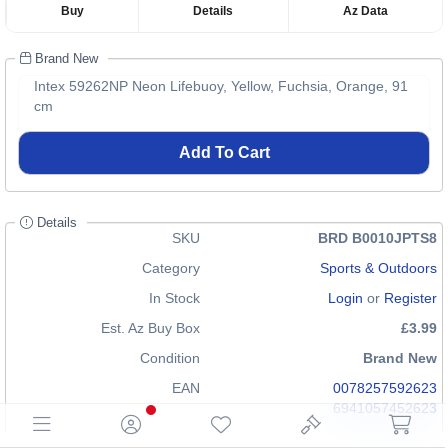
Buy
Details
Az Data
Brand New
Intex 59262NP Neon Lifebuoy, Yellow, Fuchsia, Orange, 91
cm
Add To Cart
Details
SKU
BRD B0010JPTS8
Category
Sports & Outdoors
In Stock
Login
or
Register
Est. Az Buy Box
£3.99
Condition
Brand New
EAN
0078257592623
6941057452623
GTIN
00078257592623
----
Exclude all images, then retype the records above without alteration.

▶ _FINAL ANSWER_
Buy
Details
Az Data
Brand New
Intex 59262NP Neon Lifebuoy, Yellow, Fuchsia, Orange, 91
cm
Add To Cart
Details
SKU
BRD B0010JPTS8
Category
Sports & Outdoors
In Stock
Login
or
Register
Est. Az Buy Box
£3.99
Condition
Brand New
EAN
0078257592623
6941057452623
GTIN
00078257592623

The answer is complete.